TASK INPUT:
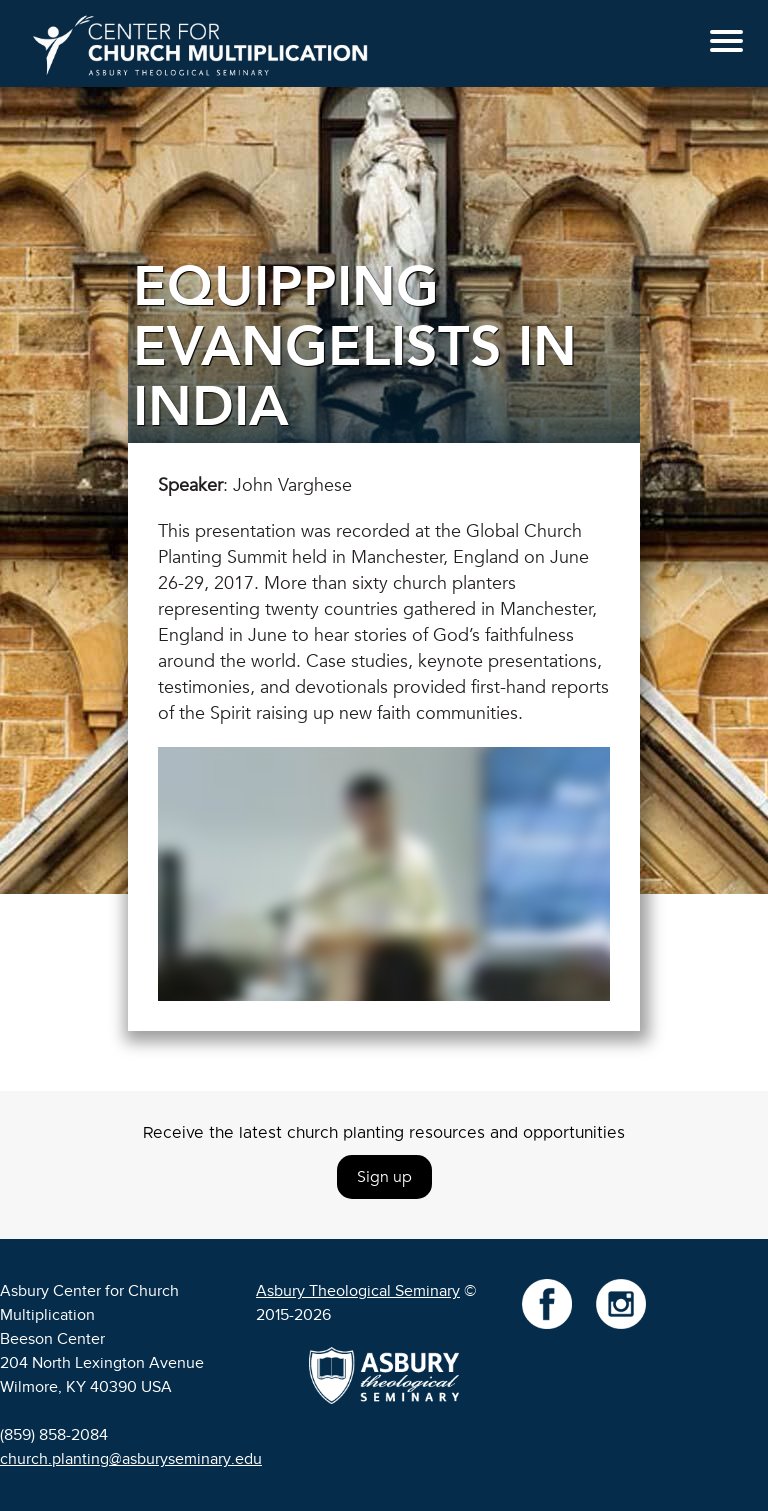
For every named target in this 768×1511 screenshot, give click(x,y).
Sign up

--

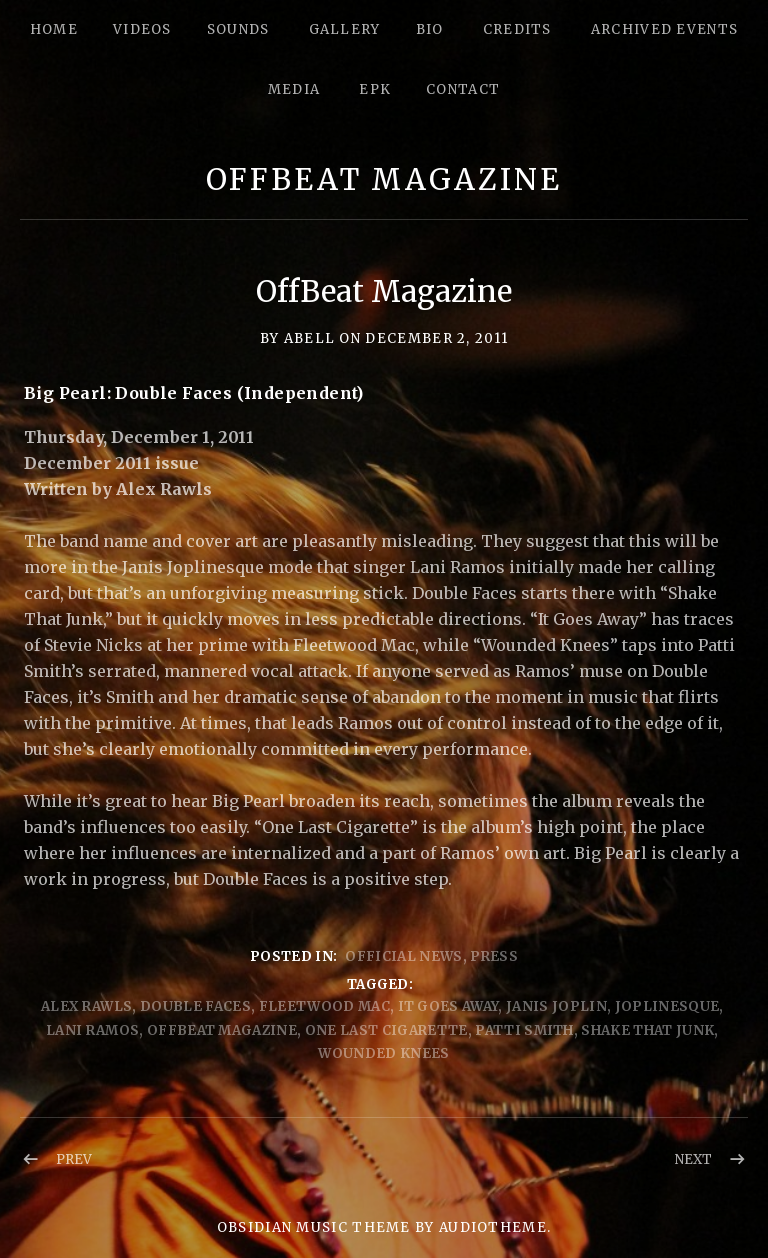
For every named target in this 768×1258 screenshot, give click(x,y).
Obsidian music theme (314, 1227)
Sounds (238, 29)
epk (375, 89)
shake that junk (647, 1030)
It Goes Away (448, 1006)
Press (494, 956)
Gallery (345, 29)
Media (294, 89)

WHAT TO DO:
Filter the records for the string "click" and copy every line that holds it.

EXERCISE OUTPUT:
For every named target in this 768×1511 screenshot, give click(x,y).
For every named target in this 768×1258 screenshot, give click(x,y).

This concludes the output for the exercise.